Does the energy and climate wing of Ursula von der Leyen’s commission talk to colleagues in the foreign policy and defence wing?
This opening salvo from the commission is the start of a long winding road. The European Parliament will want to make it tougher. East European states in the EU Council will want to make it weaker. Corporate lobbyists will fight tooth and claw to secure exemptions.
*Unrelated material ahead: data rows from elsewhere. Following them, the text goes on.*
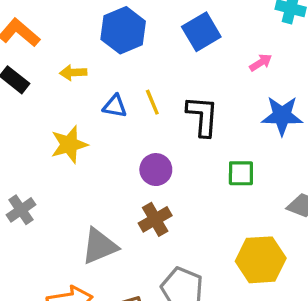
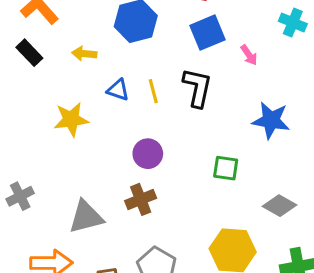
pink arrow: (261, 63) -> (249, 55), moved, turned 80
black L-shape: (202, 116) -> (197, 88), moved
gray cross: (21, 210) -> (20, 196), moved

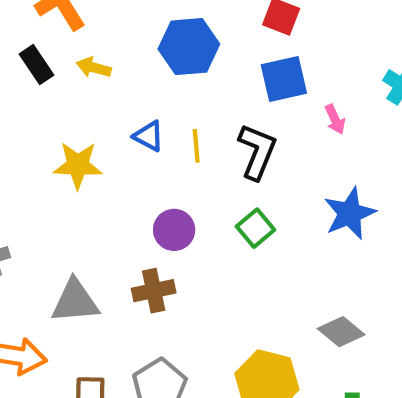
yellow arrow: (84, 54) -> (94, 67), moved
blue star: (271, 120) -> (350, 213), turned 30
green square: (226, 168) -> (255, 228), moved, turned 32

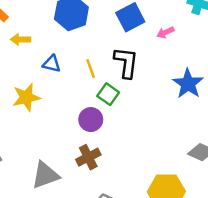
pink arrow: (335, 119) -> (165, 32), turned 105
blue triangle: (149, 136) -> (52, 64), moved
green square: (255, 228) -> (108, 94), moved

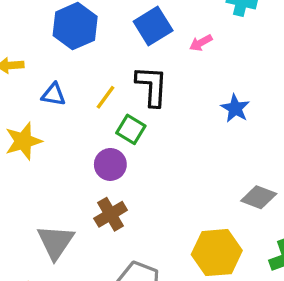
yellow line: (91, 69) -> (106, 97), turned 60
blue star: (188, 84) -> (235, 108), size x0.7
gray triangle: (45, 175) -> (56, 242), turned -32

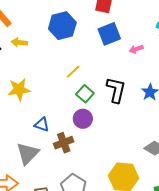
black L-shape: (152, 86) -> (116, 90), moved
blue triangle: (54, 95) -> (42, 125), moved
purple circle: (110, 164) -> (83, 119), moved

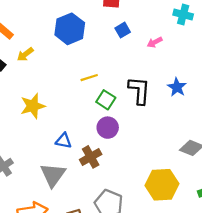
blue square: (109, 34) -> (123, 30), size x0.6
yellow arrow: (19, 42) -> (25, 54), turned -35
yellow line: (73, 72) -> (89, 78), turned 35

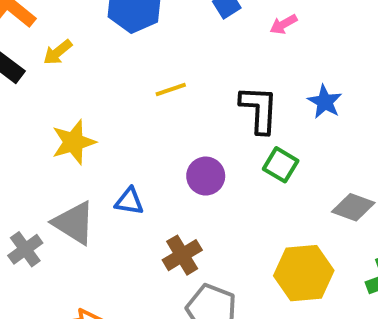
green square: (106, 100) -> (281, 165), moved
brown cross: (91, 157) -> (182, 255), moved
gray triangle: (53, 175) -> (74, 223), moved, turned -32

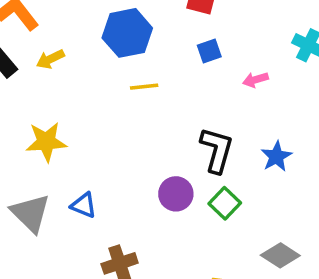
yellow line: (171, 89) -> (144, 87), moved
purple circle: (206, 176) -> (176, 194), moved

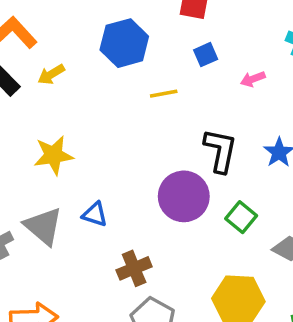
yellow line: (144, 87) -> (164, 94), moved
purple circle: (176, 194) -> (184, 196), size x1.5
green square: (225, 203) -> (241, 217), moved

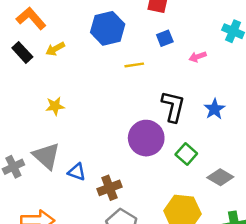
yellow star: (53, 155) -> (55, 106), size x0.7
blue triangle: (95, 214) -> (77, 172), moved

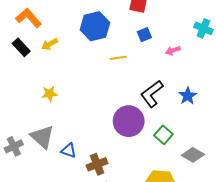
black L-shape: (173, 106) -> (152, 94), turned -140

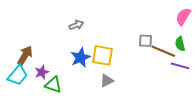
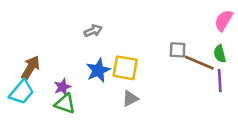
purple line: (180, 66) -> (220, 81), turned 72
purple star: (42, 72) -> (62, 87), moved

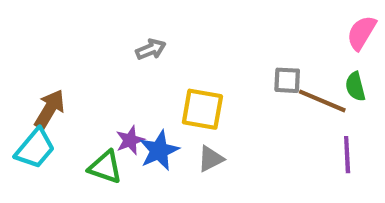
blue star: (98, 70) -> (159, 151), moved
purple line: (220, 81) -> (347, 155), moved
purple star: (62, 87) -> (130, 140), moved

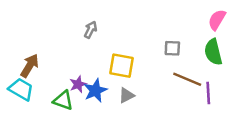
gray arrow: (151, 49) -> (90, 30), turned -42
green semicircle: (355, 87) -> (213, 52), size x1.5
brown line: (322, 101) -> (187, 79), moved
cyan trapezoid: (35, 148) -> (21, 89), turned -100

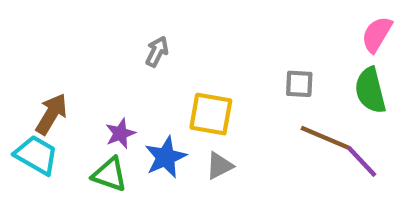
purple star: (78, 84) -> (120, 133), moved
purple line: (208, 93) -> (362, 161), turned -40

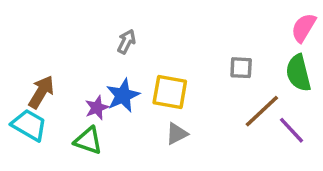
brown line: (325, 138) -> (262, 111), turned -66
blue star: (166, 157) -> (123, 95), moved

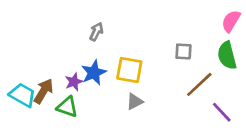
brown arrow: (41, 92) -> (44, 91), moved
purple line: (291, 130) -> (222, 112), moved

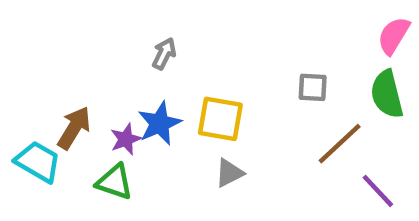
brown arrow: (44, 91) -> (74, 128), moved

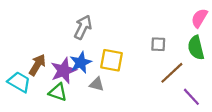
gray arrow: (164, 54) -> (83, 27), size x1.5
purple star: (126, 139) -> (64, 71), size x1.6
gray triangle: (229, 173) -> (97, 84), moved, turned 42

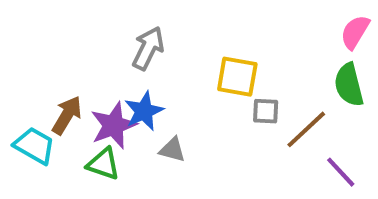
gray square: (158, 44) -> (266, 111), moved
yellow square: (111, 60) -> (237, 77), moved

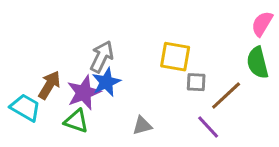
gray arrow: (148, 48) -> (102, 57), moved
gray triangle: (172, 150) -> (142, 126), moved, turned -30
purple line: (341, 172) -> (208, 127), moved

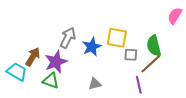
green semicircle: (258, 63) -> (154, 46), moved
blue star: (106, 82) -> (92, 47), moved
purple line: (208, 127) -> (139, 85), turned 30

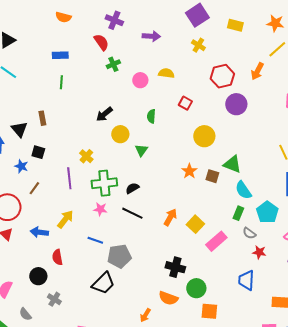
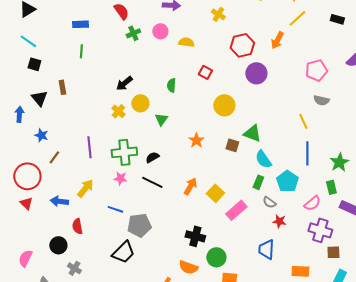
pink circle: (140, 80) -> (160, 31), moved
black square: (38, 152) -> (34, 64), moved
yellow cross: (86, 156) -> (118, 111), moved
orange star: (189, 171) -> (196, 140), moved

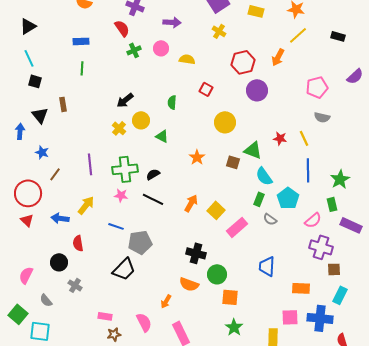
cyan line: (28, 41) -> (29, 58), turned 30
green triangle: (161, 119) -> (162, 136), turned -40
red star: (279, 221) -> (280, 138), moved

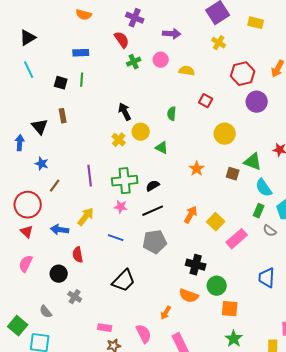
black square: (35, 81) -> (61, 83), moved
black arrow: (125, 100) -> (125, 112), turned 102
black line: (153, 199) -> (153, 211), turned -50
gray pentagon: (140, 242) -> (155, 242), moved
pink semicircle: (26, 275) -> (26, 264), moved

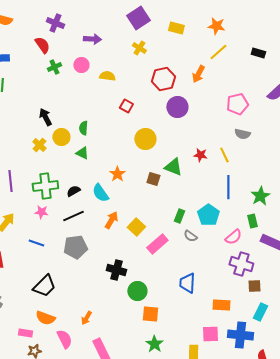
green semicircle: (172, 114) -> (83, 128), moved
cyan semicircle: (264, 188) -> (100, 193), moved
orange semicircle: (189, 296) -> (45, 318), moved

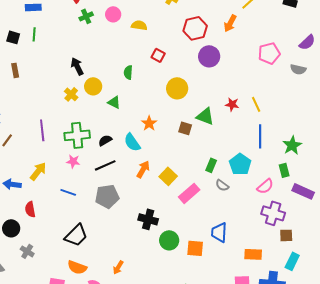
green semicircle: (83, 128) -> (128, 72), moved
gray semicircle: (242, 134) -> (298, 69), moved
orange square: (150, 314) -> (195, 248), moved

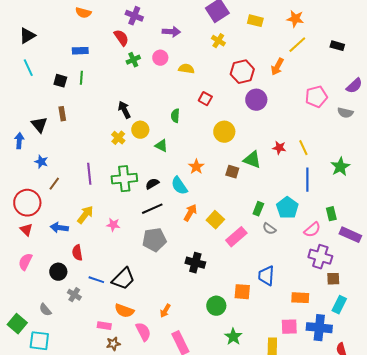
green star: (292, 145) -> (340, 167), moved
pink star: (73, 161) -> (113, 225), moved
blue line: (68, 192) -> (96, 280), moved
green circle: (169, 240) -> (216, 306), moved

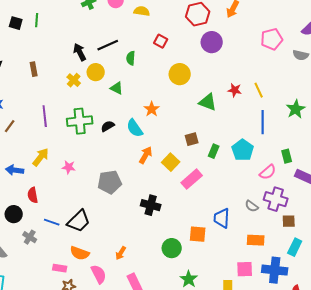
brown rectangle: (62, 114) -> (34, 69), moved
brown square: (232, 172) -> (192, 139), moved, turned -32
black line: (152, 209) -> (108, 45), moved
gray semicircle: (269, 229) -> (252, 206), moved

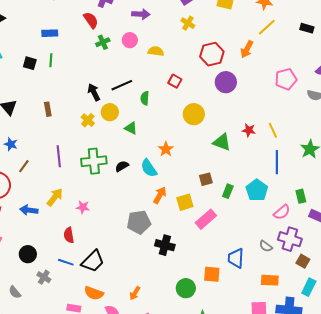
yellow square: (171, 162) -> (185, 202), turned 30
gray pentagon: (110, 182) -> (139, 222), moved
red semicircle: (33, 195) -> (69, 235), moved
brown square: (289, 221) -> (303, 261), turned 32

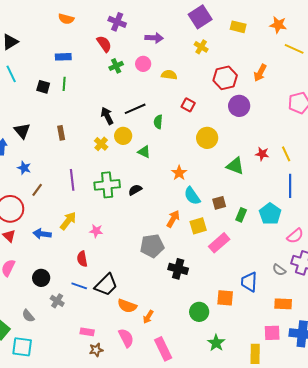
yellow line: (267, 27) -> (294, 49), moved, turned 66
cyan semicircle: (149, 168) -> (192, 196), moved
orange semicircle: (94, 293) -> (127, 306), moved

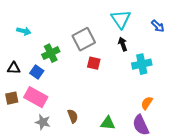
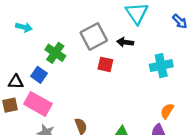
black arrow: (123, 44) -> (125, 42), moved, turned -64
green cross: (51, 53) -> (55, 53), turned -30
black triangle: (14, 68) -> (16, 82), moved

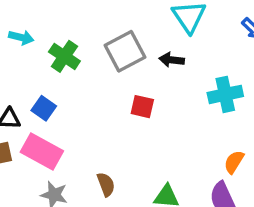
green cross: (55, 53) -> (64, 56), moved
red square: (105, 64) -> (142, 107), moved

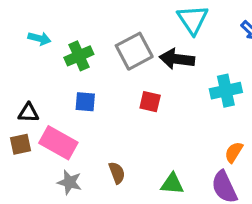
green cross: (64, 56) -> (79, 56), turned 32
black arrow: (172, 60) -> (177, 59), size x1.5
blue square: (44, 108) -> (85, 102), moved, turned -30

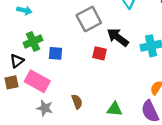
green cross: (79, 56) -> (33, 42), moved
black arrow: (177, 59) -> (118, 37), moved, turned 30
black triangle: (28, 113) -> (17, 61), turned -40

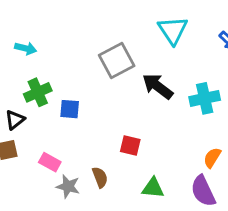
red square: (100, 53) -> (130, 145), moved
pink rectangle: (37, 81) -> (50, 162), moved, size x0.6
gray star: (45, 108) -> (68, 186), moved

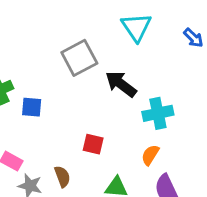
cyan cross: (205, 98) -> (158, 113), moved
orange semicircle: (212, 158) -> (150, 155), moved

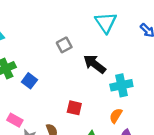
gray square: (79, 58) -> (64, 45), size x0.6
blue square: (32, 107) -> (29, 81), turned 32

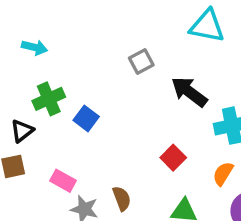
cyan triangle: (106, 22) -> (207, 26), turned -45
red square: (74, 108) -> (173, 158), moved, turned 32

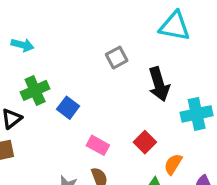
black arrow: (189, 92) -> (159, 84), turned -144
orange semicircle: (223, 174) -> (173, 164), moved
pink rectangle: (63, 181) -> (98, 145), moved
You could say the EU’s negotiating tactic is already working: one reason why China is introducing its own carbon trading scheme is precisely because it fears border taxes by the Western axis.
But the risk of screwing up COP26 in Glasgow surely outweighs any advantage at this juncture if the objective is to fight climate change, while the refusal to heed the warnings of the Biden White House reduces Western leverage.
The EU has been admirably ambitious but it is also trying to impose its internal regulatory policy and methods on the world through trade policy as if it were the global hegemon. It is not the hegemon.